▶ [Work task] Every entry should be repeated exactly. Omit the pictures.

▶ [Study material]
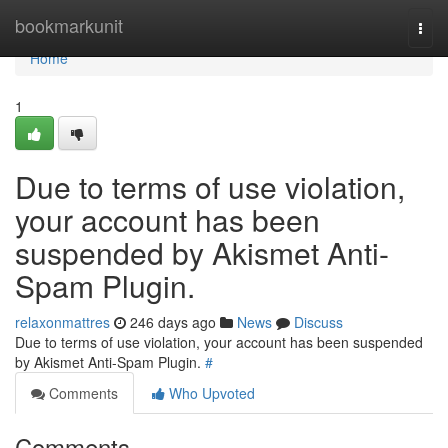
Home
bookmarkunit
Togg
navi
Home
1
Due to terms of use violation,
your account has been
suspended by Akismet Anti-
Spam Plugin.
relaxonmattres
246 days ago
News
Discuss
Due to terms of use violation, your account has been suspended
by Akismet Anti-Spam Plugin.
#
Comments
Who Upvoted
Comments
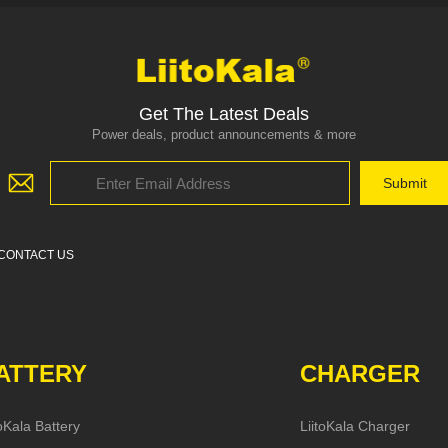
Get The Latest Deals
Power deals, product announcements & more
CONTACT US
ATTERY
CHARGER
toKala Battery
LiitoKala Charger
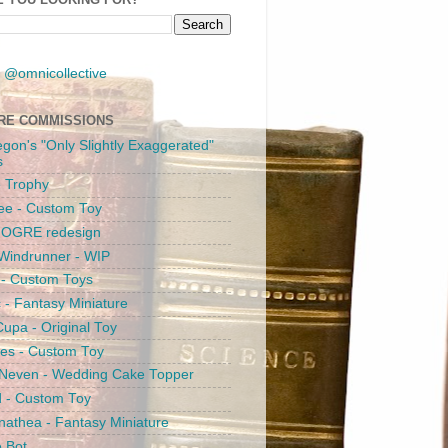
 @omnicollective
RE COMMISSIONS
egon's "Only Slightly Exaggerated"
s
 Trophy
ee - Custom Toy
s OGRE redesign
Windrunner - WIP
i - Custom Toys
c - Fantasy Miniature
upa - Original Toy
es - Custom Toy
 Neven - Wedding Cake Topper
 - Custom Toy
athea - Fantasy Miniature
e Bot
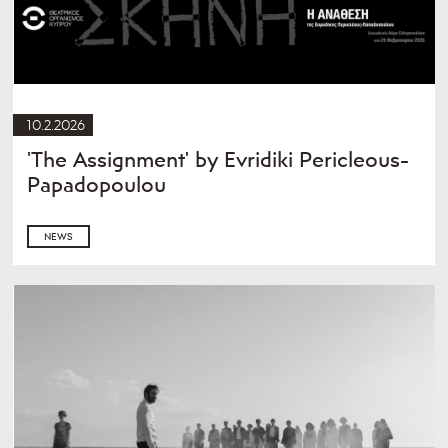
10.2.2026
'The Assignment' by Evridiki Pericleous-
Papadopoulou
NEWS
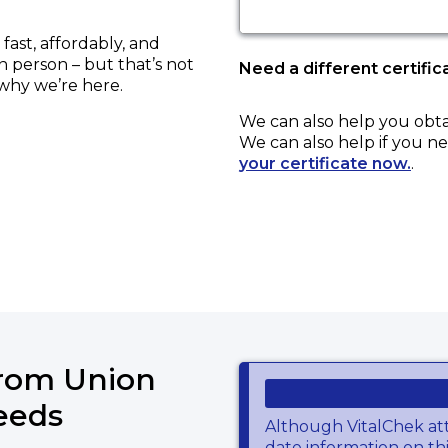
ast, affordably, and
in person – but that’s not
Need a different certific
 why we’re here.
We can also help you obt
We can also help if you ne
your certificate now.
.
from Union
eeds
Although VitalChek at
date information on thi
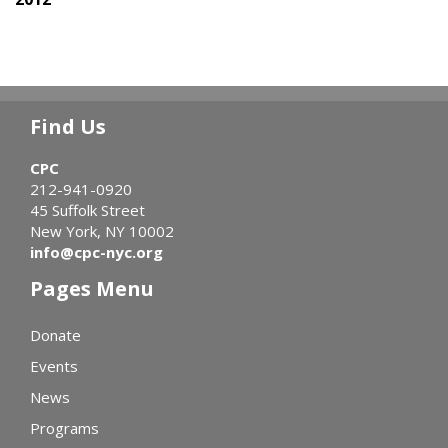
Find Us
CPC
212-941-0920
45 Suffolk Street
New York, NY 10002
info@cpc-nyc.org
Pages Menu
Donate
Events
News
Programs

▶ [Task response]
Home
bookmarkunit
Togg
navi
Home
1
Due to terms of use violation,
your account has been
suspended by Akismet Anti-
Spam Plugin.
relaxonmattres
246 days ago
News
Discuss
Due to terms of use violation, your account has been suspended
by Akismet Anti-Spam Plugin.
#
Comments
Who Upvoted
Comments
Get The Latest Deals
Power deals, product announcements & more
CONTACT US
ATTERY
CHARGER
toKala Battery
LiitoKala Charger
 @omnicollective
RE COMMISSIONS
egon's "Only Slightly Exaggerated"
s
 Trophy
ee - Custom Toy
s OGRE redesign
Windrunner - WIP
i - Custom Toys
c - Fantasy Miniature
upa - Original Toy
es - Custom Toy
 Neven - Wedding Cake Topper
 - Custom Toy
athea - Fantasy Miniature
e Bot
10.2.2026
'The Assignment' by Evridiki Pericleous-
Papadopoulou
NEWS
ast, affordably, and
in person – but that’s not
Need a different certific
 why we’re here.
We can also help you obt
We can also help if you ne
your certificate now.
.
from Union
eeds
Although VitalChek at
date information on thi
Find Us
CPC
212-941-0920
45 Suffolk Street
New York, NY 10002
info@cpc-nyc.org
Pages Menu
Donate
Events
News
Programs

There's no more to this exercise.